Boulder Up A Hill
I'm sure many of you already know about the controversy behind the opinion piece that ran in the CU Boulder student paper that called for an assault on all Asian American students unless they assimilated. It was authored by a student named Max Karson. If you are curious, here is a link to the article.
But what I found more disturbing was that after a little googling, I came across the below article. It sounds like that despite being arrested for threatening language to fellow classmates last year, the same guy a year later was allowed to write an angry anti-Asian essay for the school paper. Sounds like echoes of Kenneth Eng, the Asian Supremacist. I don't see how the school paper feels it can defend itself in the matter.
At right is a picture of Max Karson being bailed out by his dad last year for the incident.
From the Daily Camera:
Students return to class after Max Karson's arrest Officer in class to answer questions
By Vanessa Miller
Friday, April 20, 2007
Most of Max Karson's classmates in a women's-studies course at the University of Colorado reconvened Thursday, two days after the junior was jailed for comments about being "angry enough to kill."
But where Karson would have sat, there was an empty seat. And there was an officer in the room, police said.
"One detective was there in case there were questions," CU police Cmdr. Brad Wiesley said. "They had a brief discussion, and that was helpful for everyone."
Karson was arrested Tuesday on suspicion of "interference with staff, faculty and students of an educational institution" after he commented during a heated classroom discussion about the Virginia Tech massacre that he was "angry enough to kill his classmates," a police report said.
He left the Boulder County Jail on a personal-recognizance bond Wednesday, and he's been suspended from the university until a judicial-affairs review of his case is complete.
Karson's father said his son — who circulates an underground publication called The Yeti on the campus — never directly threatened any students and wouldn't harm anyone. But Wiesley said Karson's intentions don't matter because students felt threatened and said they were afraid to come to class.
"His words were taken as a threat of force or violence, and people said, 'I'm not coming to class. I'm scared,'" Wiesley said. "So that impeded their education."

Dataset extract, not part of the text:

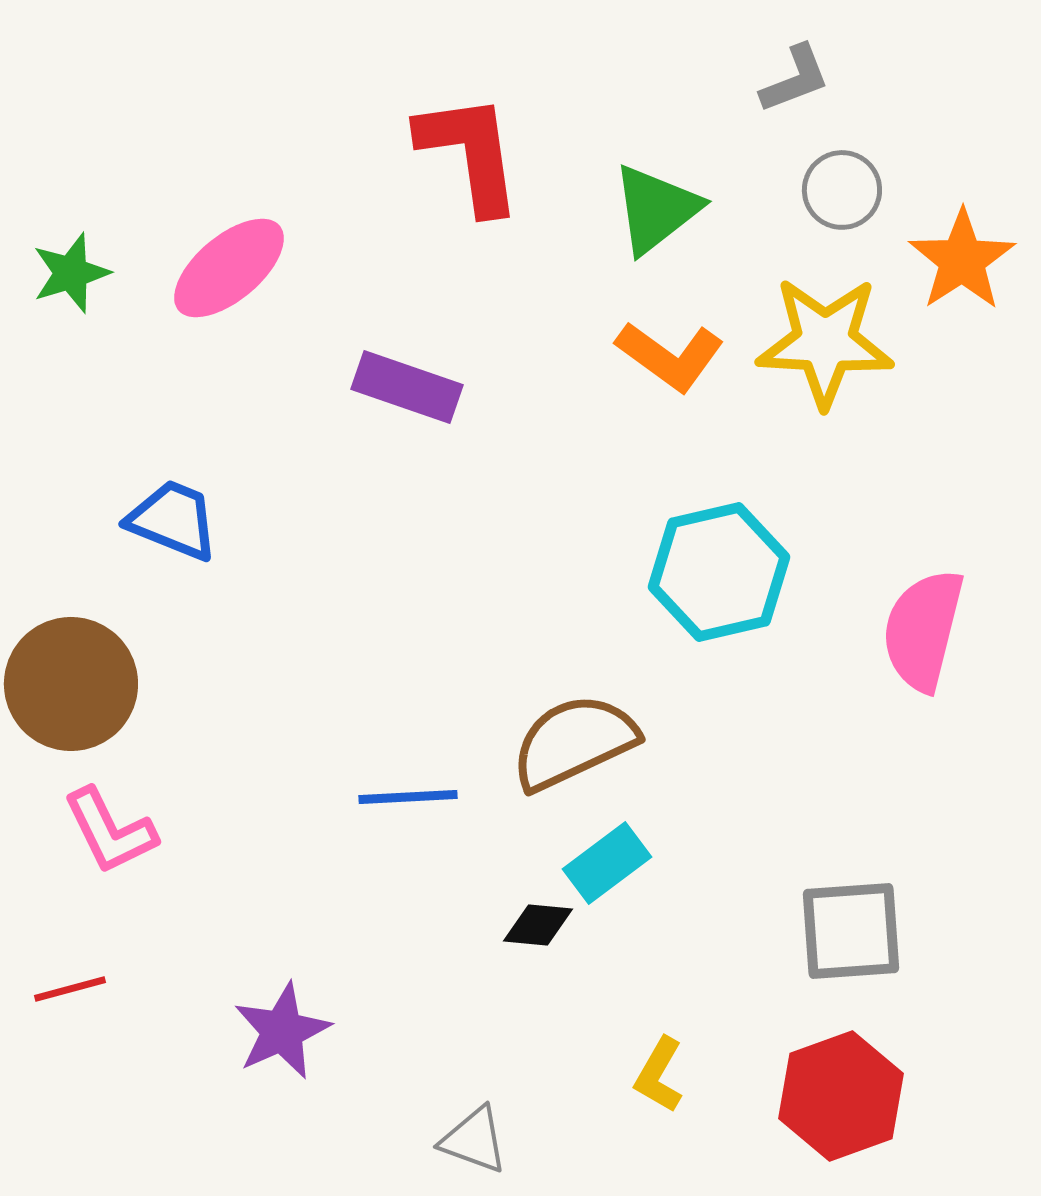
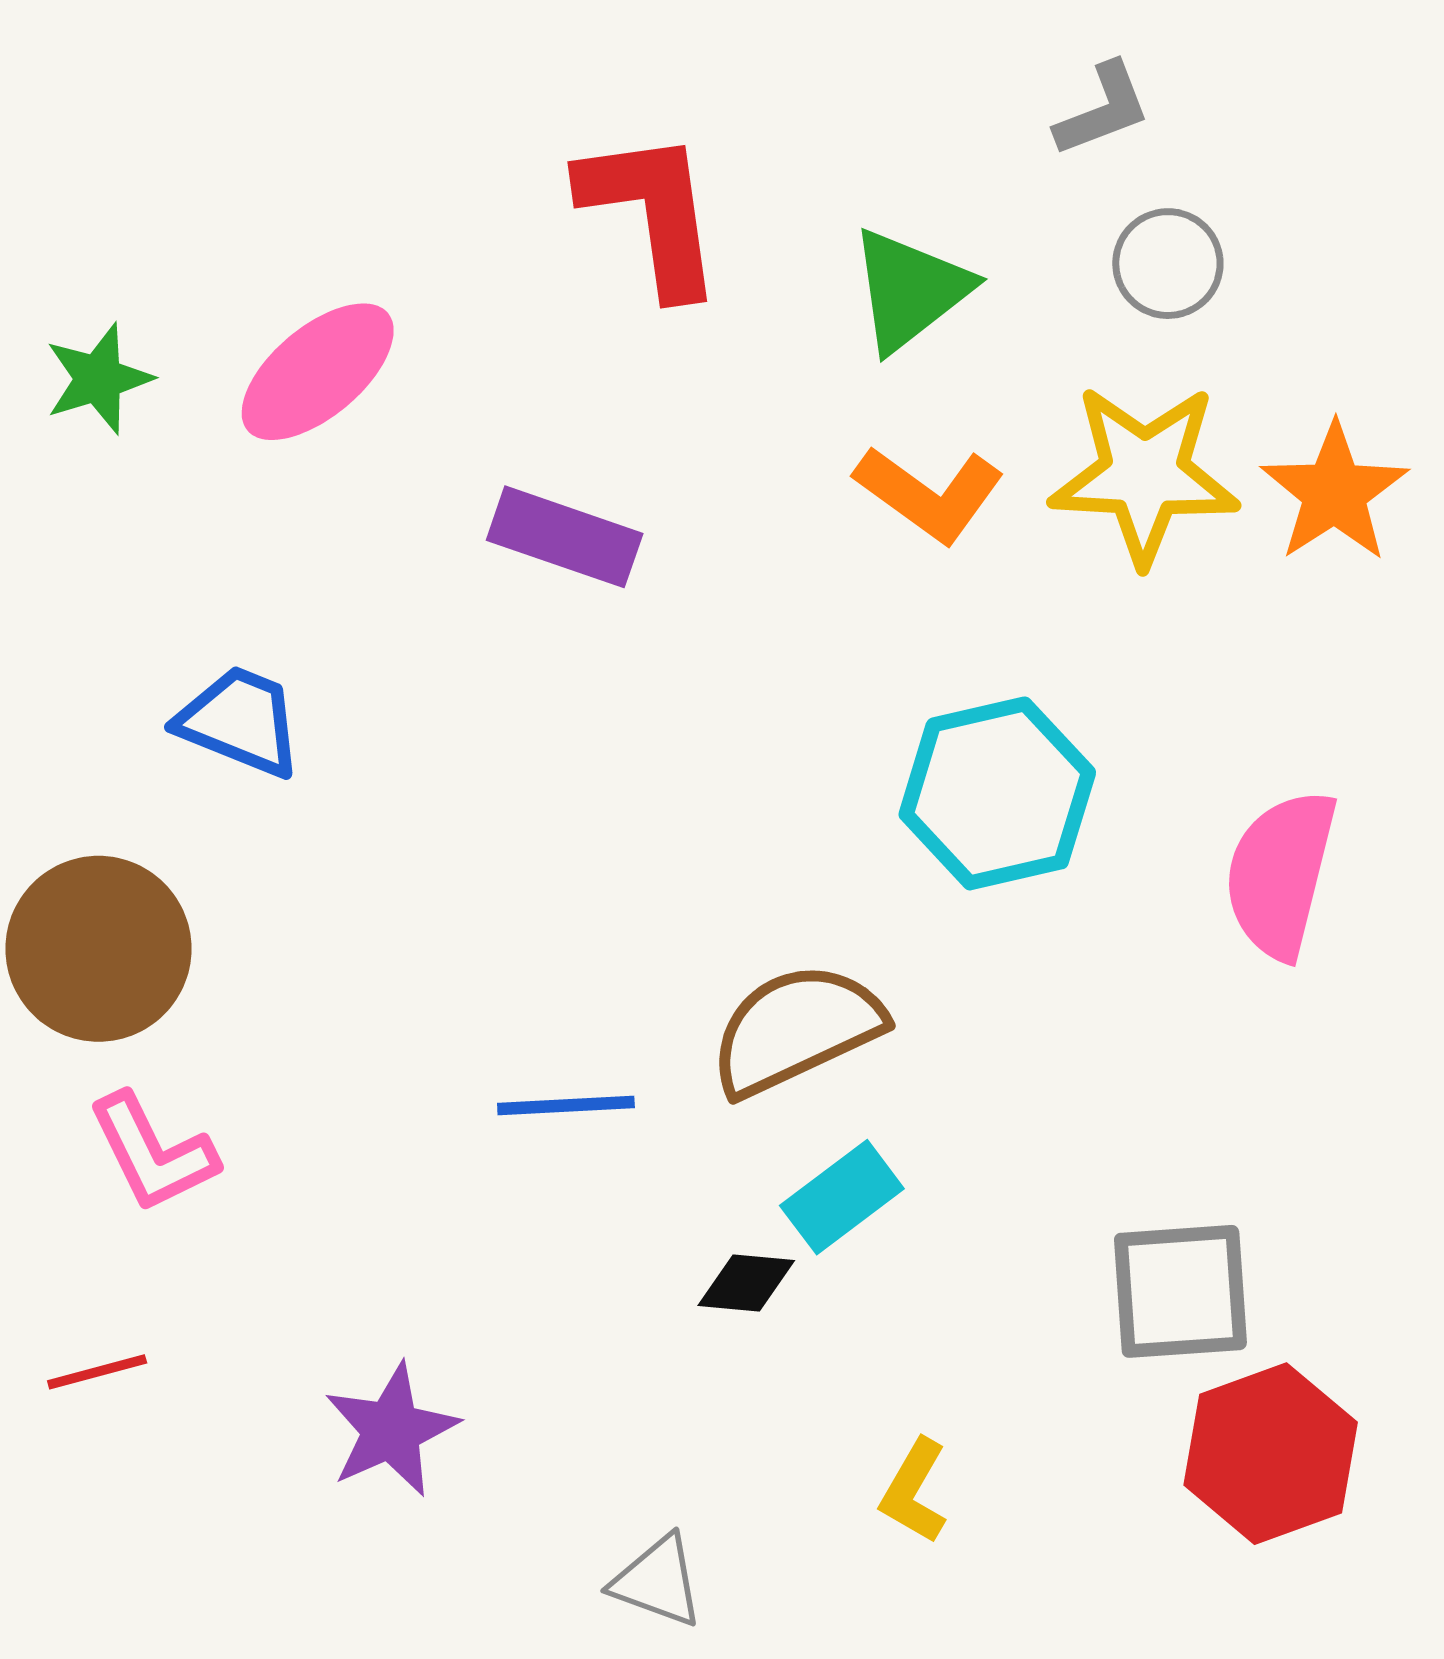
orange star: (962, 260) -> (1334, 492), moved
red hexagon: (841, 1096) -> (1271, 1454), moved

Among Karson's controversial comments Tuesday, Wiesley said, was one that directly answered another student's question of, "Are you going to do something Thursday?"
"He said, 'Well, not necessarily this Thursday,'" Wiesley said. "Do you take a chance on coming back to class?"
With Karson banned from the campus, most of the students were back in their seats Thursday, and a class field trip in Denver this weekend should happen as planned, Wiesley said.
"We went from most people not coming to most people showing up," he said. "Now they can get the education they came here for, and that's a good thing."
Students have been debating Karson's punishment on the social-networking site Facebook.com.
"A national tragedy shouldn't take away anyone's rights," one person wrote.
CNN television personality Nancy Grace weighed in on the Karson case Thursday night.
After introducing Karson as a CU student who "says he sympathized with the V-Tech killer," Grace asked a woman whose daughter attends the Virginia school what she thought about Karson's statements.
"Let's take him 100-percent seriously and give him zero tolerance," the woman said. "We cannot afford another tragedy like this."